* _Required action_:
A verbatim reproduction of the lines below, from the line containing "aber ebenso am" through the line containing "einer großen, zunehm", both ends included, is the whole required output.

* _Supplied records_:
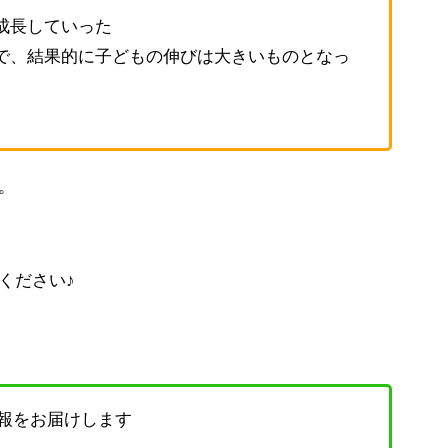
成長していった
で、結果的に子どもの伸びは大きいものとなっ
。
ください♪
情報をお届けします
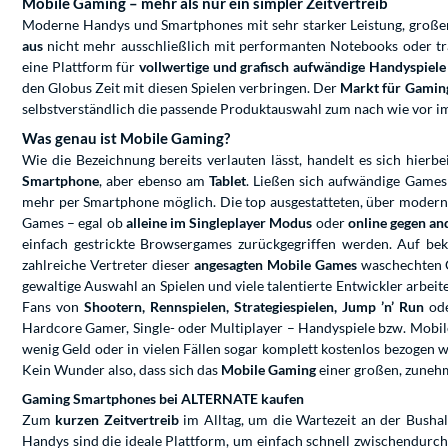
Mobile Gaming – mehr als nur ein simpler Zeitvertreib
Moderne Handys und Smartphones mit sehr starker Leistung, großen
aus
nicht mehr ausschließlich mit performanten Notebooks oder trag
eine Plattform für
vollwertige und grafisch aufwändige Handyspiele
den Globus Zeit mit diesen Spielen verbringen. Der
Markt für Gamin
selbstverständlich die passende Produktauswahl zum nach wie vor 
Was genau ist Mobile Gaming?
Wie die Bezeichnung bereits verlauten lässt, handelt es sich hie
Smartphone
, aber ebenso am
Tablet
. Ließen sich aufwändige Games 
mehr per Smartphone möglich. Die top ausgestatteten, über moderne
Games – egal ob
alleine im Singleplayer Modus
oder
online gegen an
einfach gestrickte Browsergames zurückgegriffen werden. Auf be
zahlreiche Vertreter dieser
angesagten Mobile Games
waschechten C
gewaltige Auswahl an Spielen und viele talentierte Entwickler arbei
Fans von
Shootern, Rennspielen, Strategiespielen, Jump ’n’ Run
ode
Hardcore Gamer, Single- oder Multiplayer – Handyspiele bzw. Mobi
wenig Geld oder in vielen Fällen sogar komplett kostenlos bezogen 
Kein Wunder also, dass sich das
Mobile Gaming
einer großen, zunehm
Gaming Smartphones bei ALTERNATE kaufen
Zum
kurzen Zeitvertreib
im Alltag, um die Wartezeit an der Busha
Handys sind die ideale Plattform, um einfach schnell zwischendurch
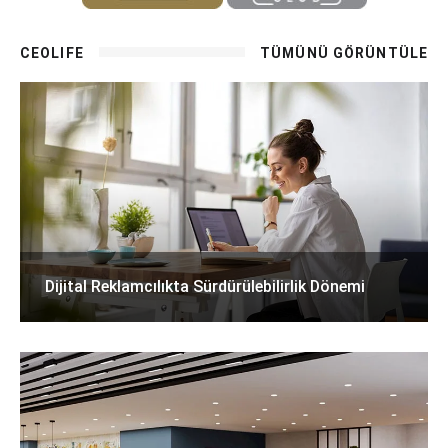
CEOLIFE
TÜMÜNÜ GÖRÜNTÜLE
Dijital Reklamcılıkta Sürdürülebilirlik Dönemi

* _Exercise answer_:
, aber ebenso am
Tablet
. Ließen sich aufwändige Games 
mehr per Smartphone möglich. Die top ausgestatteten, über moderne
Games – egal ob
alleine im Singleplayer Modus
oder
online gegen an
einfach gestrickte Browsergames zurückgegriffen werden. Auf be
zahlreiche Vertreter dieser
angesagten Mobile Games
waschechten C
gewaltige Auswahl an Spielen und viele talentierte Entwickler arbei
Fans von
Shootern, Rennspielen, Strategiespielen, Jump ’n’ Run
ode
Hardcore Gamer, Single- oder Multiplayer – Handyspiele bzw. Mobi
wenig Geld oder in vielen Fällen sogar komplett kostenlos bezogen 
Kein Wunder also, dass sich das
Mobile Gaming
einer großen, zunehm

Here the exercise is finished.